In the first half, Janssen made opposing hitters look like Austin Kearns. In the second half, they all looked like Yasiel Puig. His numbers did take a nosedive in July when he was sick, but got worse in August when one would have expected him to be feeling better (or put on the DL to recuperate). It’s impossible for anyone to really know how he was feeling, and if food poisoning actually was the main cause of Janssen’s second-half struggles. But, his velocity didn’t change from the first half to the second half, and his strikeout rate remained about the same. The uptick in walks and home runs in the second half are troubling, but maybe first-half Janssen was a fluke based on a year over year decrease in velocity (lost about .8 MPH on his fastball from 2013 to 2014)  and a decrease in strikeouts. For comparisons sake, here is an unnamed reliever’s 1st and 2nd half splits in 2014:

1st half: 37 IP, .97 ERA, 1 HR, 36 Ks, 11 BBs, .208 wOBA against
2nd half: 25 IP, 6.48 ERA, 3 HR, 23 Ks, 8 BBs, .375 wOBA against

This reliever? Rafael Soriano. There wasn’t an injury narrative to fault for his falling off a cliff bad second half, but he stunk nonetheless. Screwy things can happen in small samples, which is why we try to avoid over-analyzing them. Janssen may have just had impeccable timing, and his new true talent level as a command relief pitcher is that of a 4.00 ERA. But unlike with Soriano, there is a realistic narrative for Janssen that fits the timeline of his struggles. Here’s another 1st half/2nd half comparison

1st half:

2nd half:

While his K rate was basically the same from the first half the second half, these charts show that his whiff rates weren’t. Janssen had much more success both down and up in the zone earlier in the season in terms of swings and misses, so while his velocity was the same between the first half and second half, it appears that his stuff wasn’t.

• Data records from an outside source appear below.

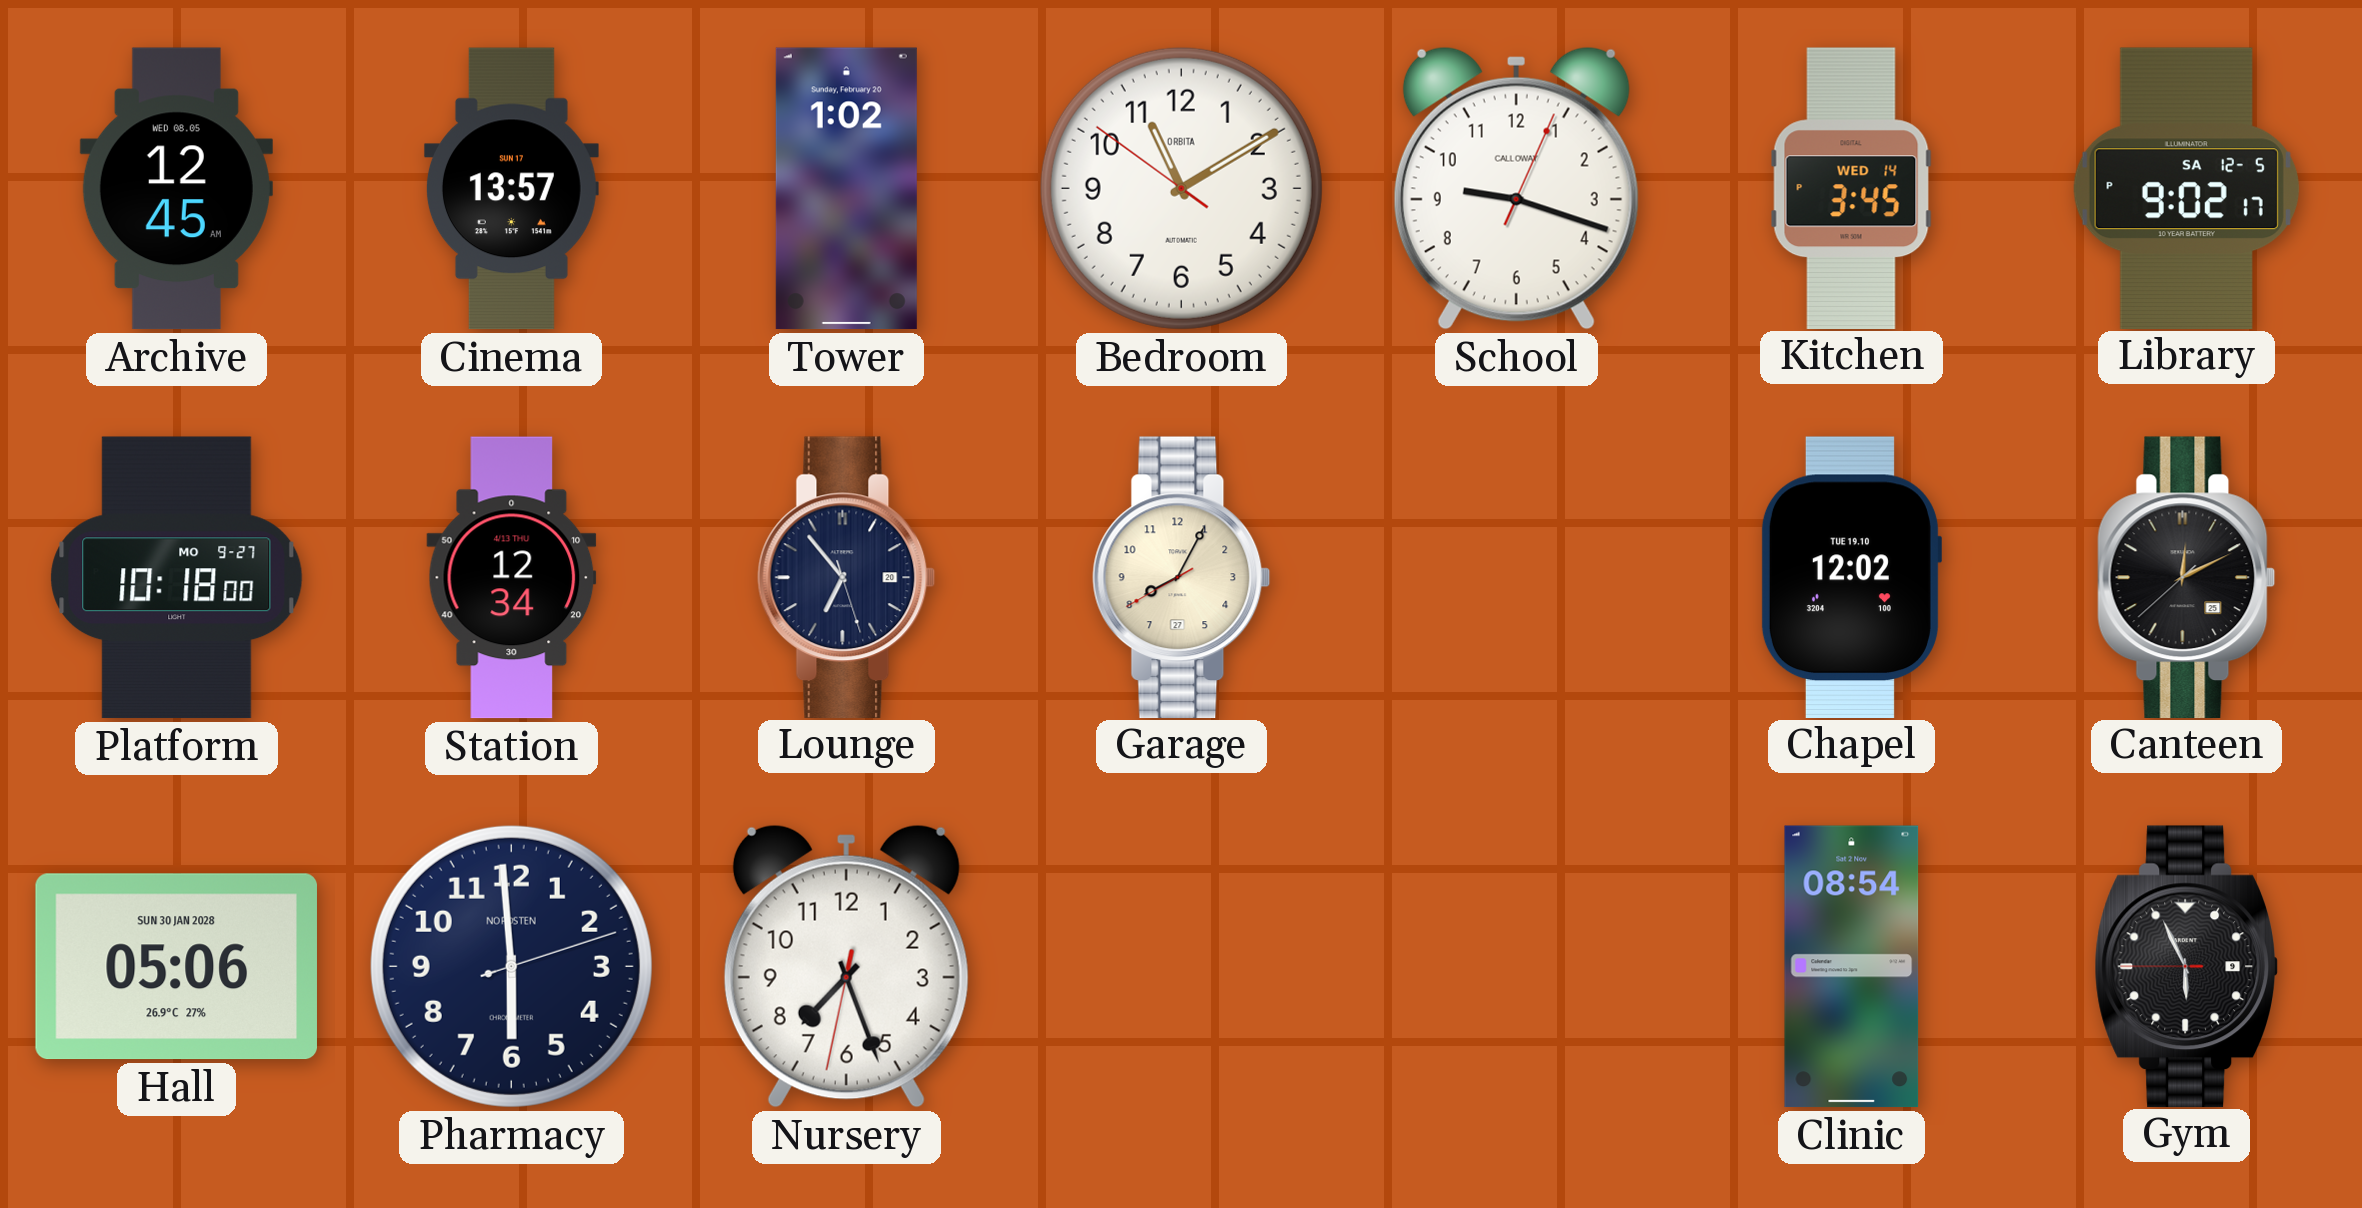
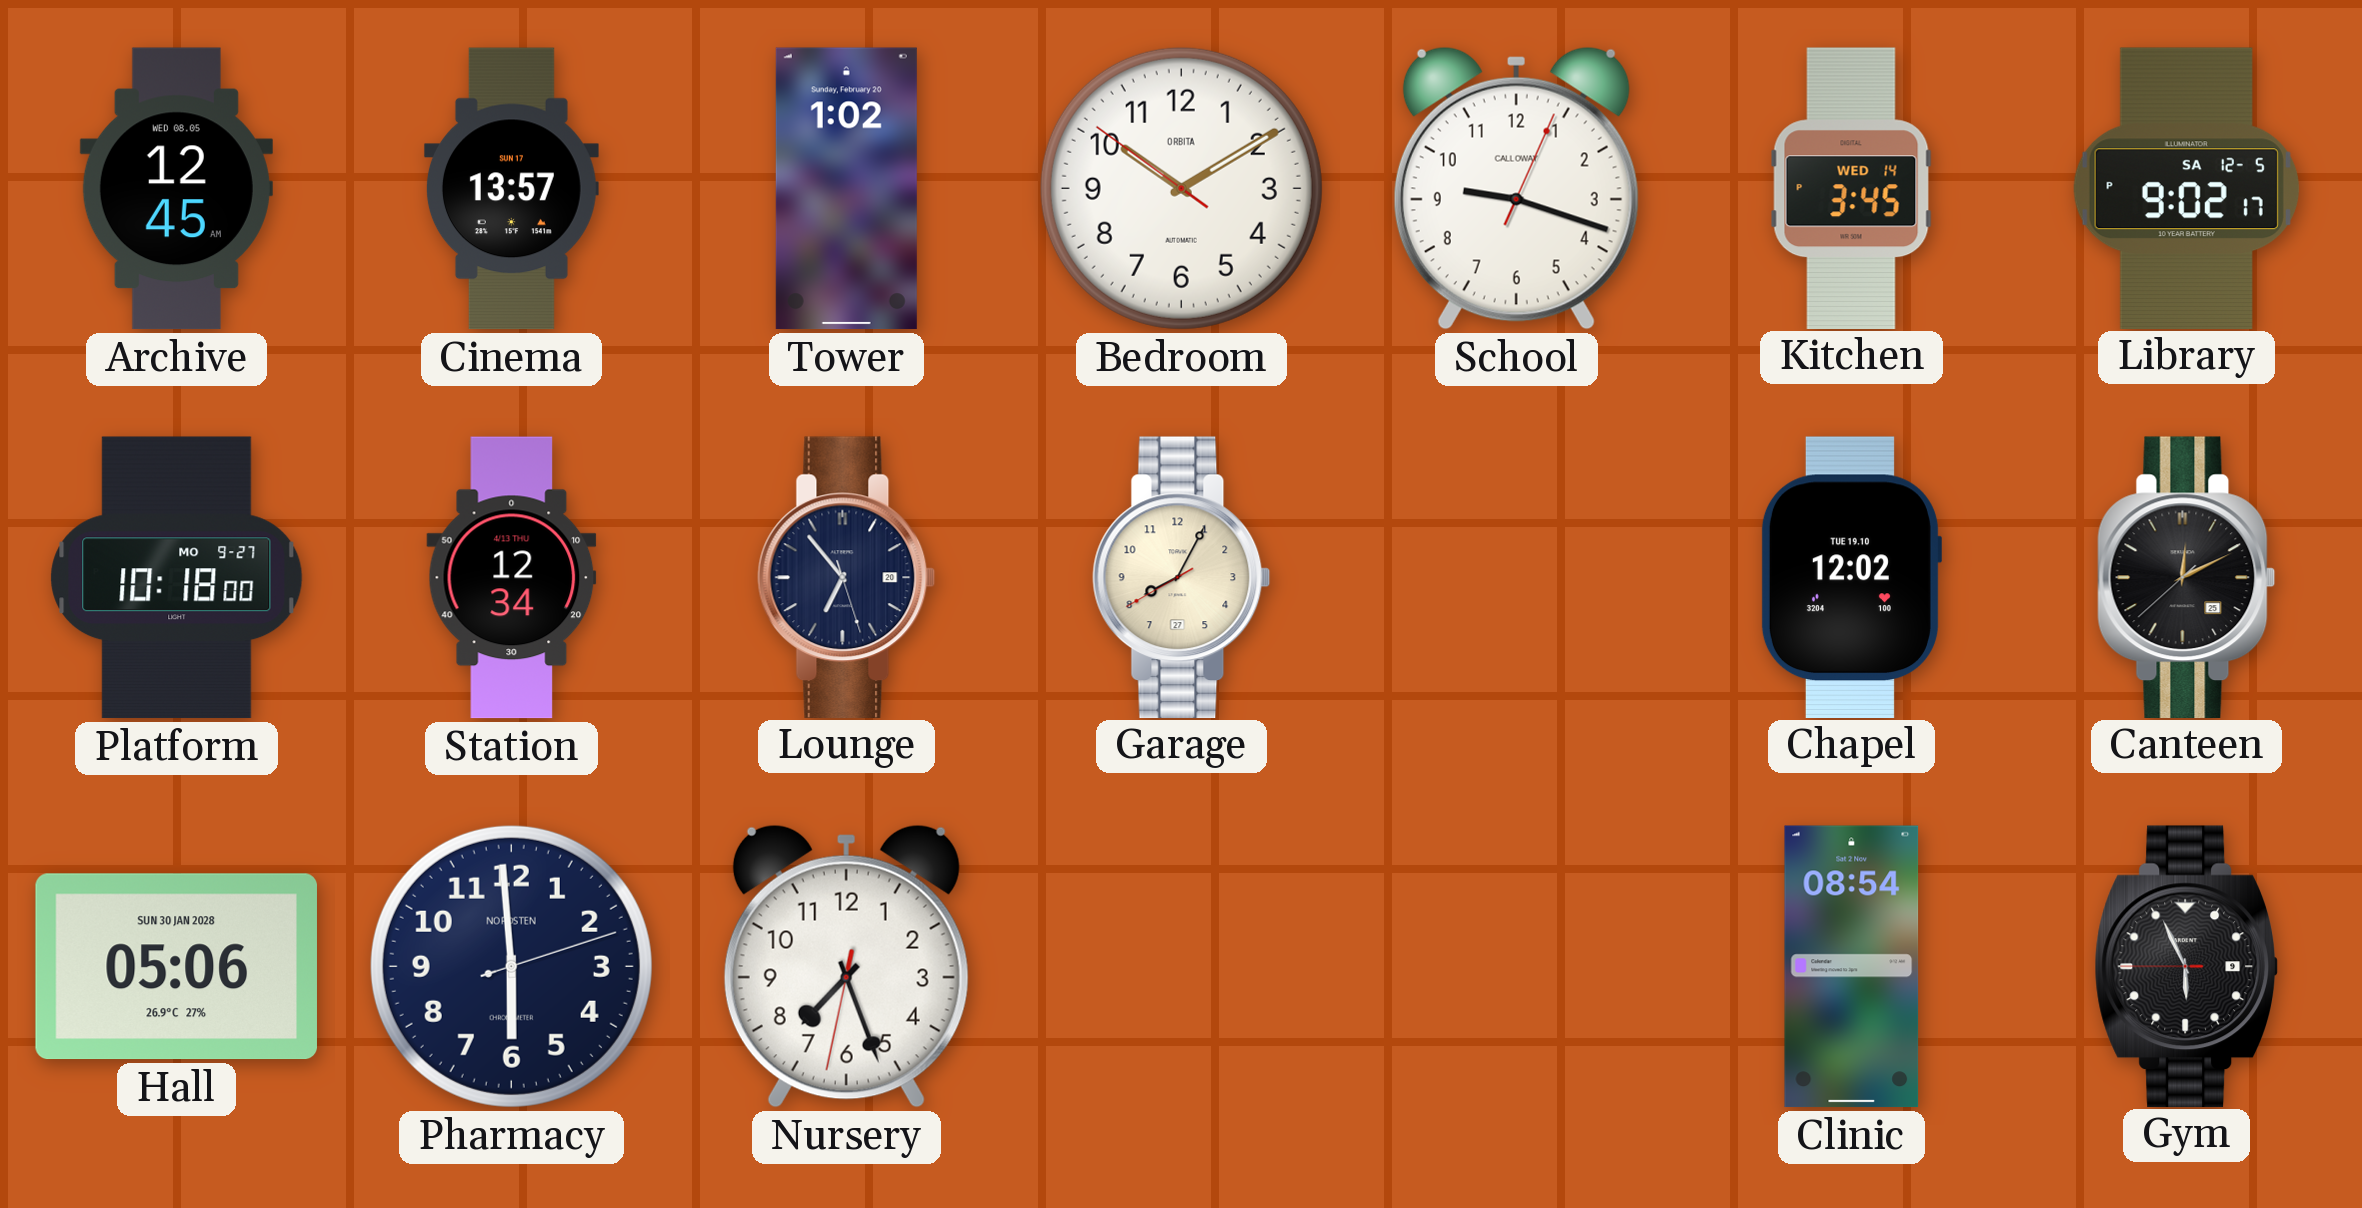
Bedroom: 11:09 -> 10:09
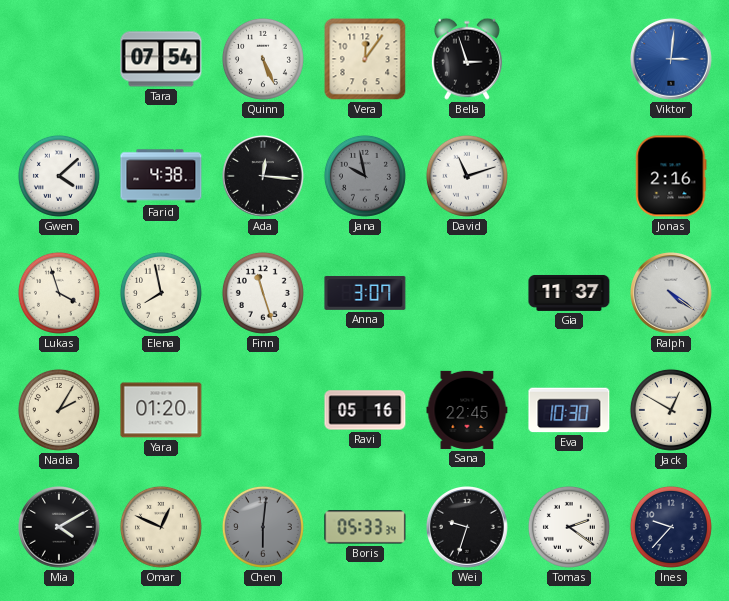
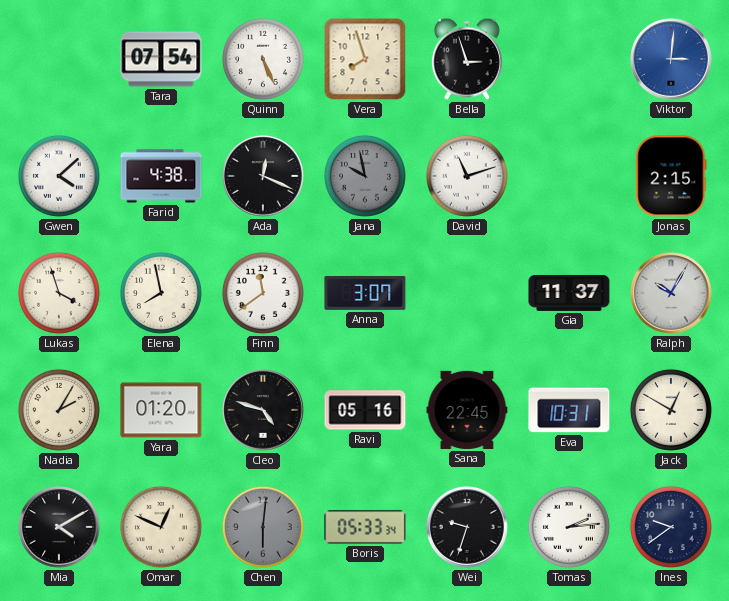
Vera: 12:06 -> 7:57
Ada: 12:16 -> 12:19
Jonas: 2:16 -> 2:15
Finn: 11:27 -> 11:39
Ralph: 4:21 -> 10:05
Cleo: none -> 4:48
Eva: 10:30 -> 10:31
Tomas: 2:21 -> 2:14
Ines: 9:37 -> 9:39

Again, in such small samples, it’s impossible to draw any definitive conclusions. It’s true that first-half Janssen looked pretty similar to 2011-2013 Casey Janssen, while second-half Janssen looked more like Brian Bruney. It’s reasonable to look at the splits and say that Janssen’s bout with food poisoning ruined what looked to be a promising season. It’s also reasonable to look at his decrease in velocity and strikeout rate and think this was money not well spent. But for a paltry (in the context of the MLB) five million dollars, it’s not that much money anyways, so why the hell not?